Some of the pieces are non-fiction, like a matching game where you can draw lines between hefty PAC monies and their Republican recipients; an infographic explaining the money supply and the financial crisis; and a somber reflection on mainstream media. “Dance Party USA”, by Peter Rovtovsky, stands out among these. Photorealistic, yet beautifully colored in blue and black, it is a rumination on democracy and dancing, that people “endure the hardships because they know there will be dancing in the end…Maybe it’ll be a party if she really gets her way…Maybe this time we’ll all be invited.”
Similarly serious, and the most striking of the single-page pinups, is the great Jill Thompson’s “Every American is entitled to…” It is a watercolor of Ocasio-Cortez, the Statue of Liberty, and President Franklin Roosevelt, with text from his 1944 Economic Bill of Rights declaring Americans’ rights to a good education, to a decent home, to adequate medical care, to earn enough for adequate food and recreation, etc.
Thompson’s page, and three others in particular, display entirely different art styles that all mesh well with their themes.

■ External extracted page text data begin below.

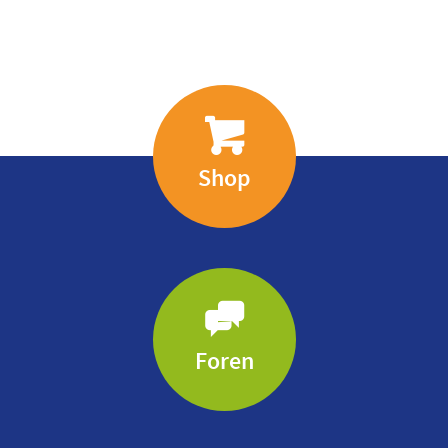
Shop
Foren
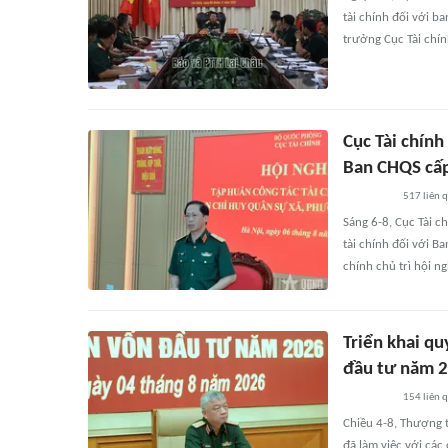
tài chính đối với b
trưởng Cục Tài chính
Cục Tài chính
Ban CHQS cấp
517
liên 
Sáng 6-8, Cục Tài c
tài chính đối với 
chính chủ trì hội ng
Triển khai qu
đầu tư năm 
154
liên 
Chiều 4-8, Thượng
đã làm việc với các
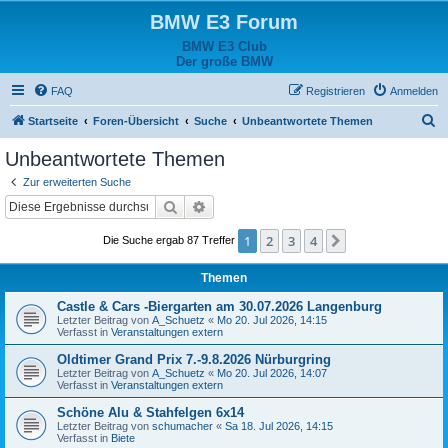
BMW E3 Forum
BMW E3 Club
Der große BMW
FAQ
Registrieren
Anmelden
S
Startseite
Foren-Übersicht
Suche
Unbeantwortete Themen
u
Unbeantwortete Themen
c
Zur erweiterten Suche
h
Suche
Erweiterte Suche
e
1
2
3
4
Nächste
Die Suche ergab 87 Treffer
Themen
Castle & Cars -Biergarten am 30.07.2026 Langenburg
Letzter Beitrag von
A_Schuetz
«
Mo 20. Jul 2026, 14:15
Verfasst in
Veranstaltungen extern
Oldtimer Grand Prix 7.-9.8.2026 Nürburgring
Letzter Beitrag von
A_Schuetz
«
Mo 20. Jul 2026, 14:07
Verfasst in
Veranstaltungen extern
Schöne Alu & Stahfelgen 6x14
Letzter Beitrag von
schumacher
«
Sa 18. Jul 2026, 14:15
Verfasst in
Biete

On the lighter side is Josh Blaylock’s “Where’s Mitch?” It’s like Where’s Waldo, but the face of Mitch McConnell is hidden in a full page of pen and ink drawings of turtles’ faces. Robert Sikoryak’s “Puerto Rican Girl from the Bronx”—clad in a chain-mail shift dress rather than a chain-mail bikini—is drawn after Frank Thorne’s Red Sonja, with her upraised mace and spear, atop fallen men. And Jose Garibaldi (of Captain Underpants fame) poses her smiling broadly, arms overhead, in front of a graffitied wall in “AOC’s Congressional House Party”.
The idea of a young, liberal, non-wealthy Latina transforming into a national leader—or a superhero—was for most of American history, just fantasy. Two power fantasies thought by some to be so dangerous that they continue to fight both through omission and denigration.
This volume, though, names and satirizes the kinds of oppressive dog whistles that undermine imagining marginalized peoples as superheroes and leaders, and celebrates Congresswoman Ocasio-Cortez’s identity, beliefs, and work. It does all of this through short stories and illustrations featuring ninjas, spaceships, dancing, explosions, FDR, wrestling, and orange hair, and through centering a person who has overcome great odds to try to stand up for justice, equality, and hope. Like our elected officials and our superheroes are supposed to do.